Although there are thousands of dollars of cash and kayak prizes on the line, there’s no sense of cut-throat competition. The tournament participants range from professional kayak anglers to those that are ‘yak fishing virgins. While fishing experience does not hurt, all realize that any participant can win the event. Bull reds are not picky eaters and you just need to be lucky enough to have your bait in the right spot at the right time.
Ride the Bull boasts a unique format: the kayakers head out on a “shotgun” start into a defined area of Caminada Pass. All tournament participants are required to wear a provided orange safety vest and it looks more like opening day of deer season than a ‘yak fishing tournament. There’s no solitary fishing here, the anglers are close enough to hold friendly conversations.
The spectators are another unusual aspect of the event. Several fishing piers, a large bridge and a beach shoreline afford non-fishing friends and family the unique opportunity to watch the fishing action as it unfolds. Further proving that this is no ordinary kayak fishing tournament, one contestant paddled by in a multicolored clown wig, another in a jester hat. Previous years have seen real bull horns affixed to the bow of several ‘yaks.
The most unique aspect is that it is a live-weigh, bull redfish-only tournament. Several “assist” boats mill around through the hundreds of kayakers anchored up in the confined tournament boundaries of the pass. When a big red is landed by a participant, the assist boat takes the fish and puts it into an onboard tank.
The angler’s number and the time of the catch (for tie breakers) are recorded and the fish is whisked to the dock where it is promptly weighed, measured, tagged, revived and released. Volunteers from the Louisiana Department of Wildlife and Fisheries and the Coastal Conservation Association of Louisiana handle the fish with the urgency of a hospital operating room. The bulls are sent swimming away to be caught again and provide some valuable research.
Capt. Danny Wray is as laid back as they come. But as morning storms threatened to delay or scuttle the event entirely, he was as unsettled as the weather. “We don’t gamble on safety. Kayaks can’t outrun the storms and they certainly can’t outrun lightning,” Wray said.

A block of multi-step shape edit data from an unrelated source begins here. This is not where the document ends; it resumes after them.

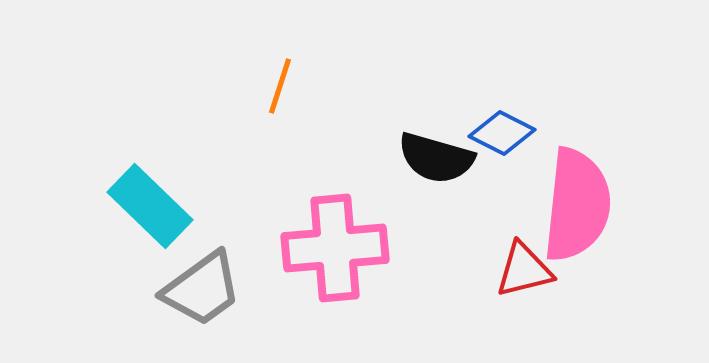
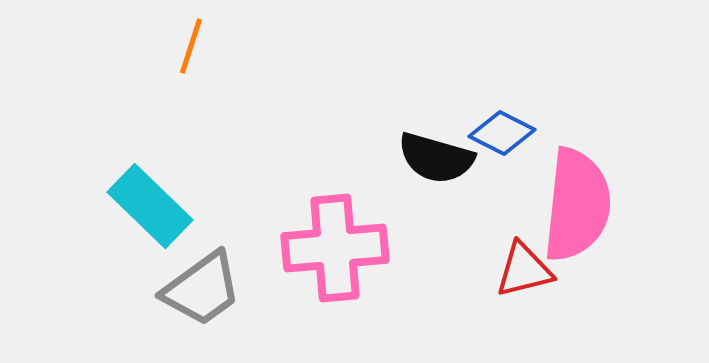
orange line: moved 89 px left, 40 px up
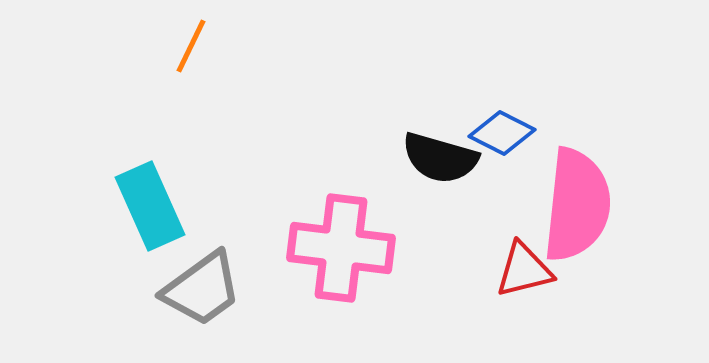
orange line: rotated 8 degrees clockwise
black semicircle: moved 4 px right
cyan rectangle: rotated 22 degrees clockwise
pink cross: moved 6 px right; rotated 12 degrees clockwise
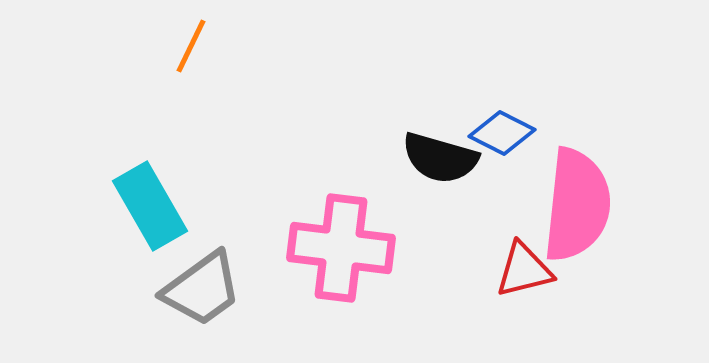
cyan rectangle: rotated 6 degrees counterclockwise
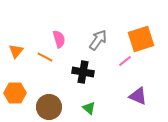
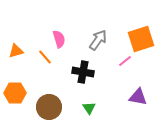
orange triangle: rotated 35 degrees clockwise
orange line: rotated 21 degrees clockwise
purple triangle: moved 1 px down; rotated 12 degrees counterclockwise
green triangle: rotated 16 degrees clockwise
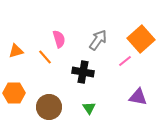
orange square: rotated 24 degrees counterclockwise
orange hexagon: moved 1 px left
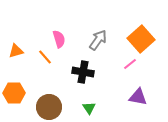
pink line: moved 5 px right, 3 px down
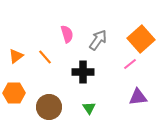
pink semicircle: moved 8 px right, 5 px up
orange triangle: moved 5 px down; rotated 21 degrees counterclockwise
black cross: rotated 10 degrees counterclockwise
purple triangle: rotated 18 degrees counterclockwise
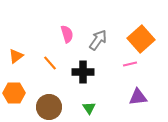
orange line: moved 5 px right, 6 px down
pink line: rotated 24 degrees clockwise
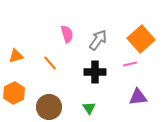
orange triangle: rotated 21 degrees clockwise
black cross: moved 12 px right
orange hexagon: rotated 25 degrees counterclockwise
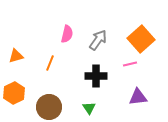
pink semicircle: rotated 30 degrees clockwise
orange line: rotated 63 degrees clockwise
black cross: moved 1 px right, 4 px down
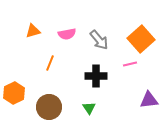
pink semicircle: rotated 66 degrees clockwise
gray arrow: moved 1 px right; rotated 105 degrees clockwise
orange triangle: moved 17 px right, 25 px up
purple triangle: moved 11 px right, 3 px down
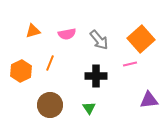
orange hexagon: moved 7 px right, 22 px up
brown circle: moved 1 px right, 2 px up
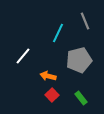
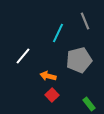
green rectangle: moved 8 px right, 6 px down
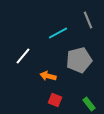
gray line: moved 3 px right, 1 px up
cyan line: rotated 36 degrees clockwise
red square: moved 3 px right, 5 px down; rotated 24 degrees counterclockwise
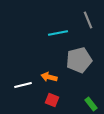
cyan line: rotated 18 degrees clockwise
white line: moved 29 px down; rotated 36 degrees clockwise
orange arrow: moved 1 px right, 1 px down
red square: moved 3 px left
green rectangle: moved 2 px right
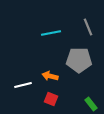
gray line: moved 7 px down
cyan line: moved 7 px left
gray pentagon: rotated 15 degrees clockwise
orange arrow: moved 1 px right, 1 px up
red square: moved 1 px left, 1 px up
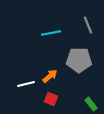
gray line: moved 2 px up
orange arrow: rotated 126 degrees clockwise
white line: moved 3 px right, 1 px up
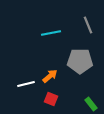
gray pentagon: moved 1 px right, 1 px down
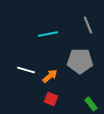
cyan line: moved 3 px left, 1 px down
white line: moved 14 px up; rotated 30 degrees clockwise
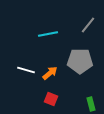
gray line: rotated 60 degrees clockwise
orange arrow: moved 3 px up
green rectangle: rotated 24 degrees clockwise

Wray conferred with tournament assistants and checked and re-checked the radar to get a handle on the surrounding weather. As the 7:30 a.m. shotgun start approached, light rain persisted, but angry storms miraculously parted at the west end of the island. It was go time.
The air horn sounded and the floating throngs were loosed amid screams and hollering.
This year’s event saw some fast and furious fishing. Despite rainy weather and strong tidal currents, the first few hours gave the assist boats all the action they could handle. Shouts of “fish on” carried from one end of the pass to the other. The hot bite ended just as quickly as it started. When all was said and done, it took a redfish just over 24 pounds to even make it into the top ten. In addition to the scores of bull reds caught, many black drum, sharks, jack crevalle and a handful of giant stingrays were also landed.
Jeff Gleason of Folsom, Louisiana was top finisher with a bull red that weighed in at 32.96 pounds. Jeff took home a brand new Hobie Pro Angler 12 and $2,200 cash as his first place prize.
More than just a kayak fishing tournament, Ride the Bull has truly evolved into the Wrays’ dream of a festival celebrating everything kayak fishing has to offer. Though soaking wet, worn out and for many, fishless, the common sentiment among participants was that they couldn’t wait to do it again next year. A bull red in a kayak is likely the largest fish many coastal kayakers will catch. Grand Isle is a perfect location to saddle up your kayak and go for a “bull ride.” Make plans to attend next year. Odds are that over 500 of your closest kayak friends will be there.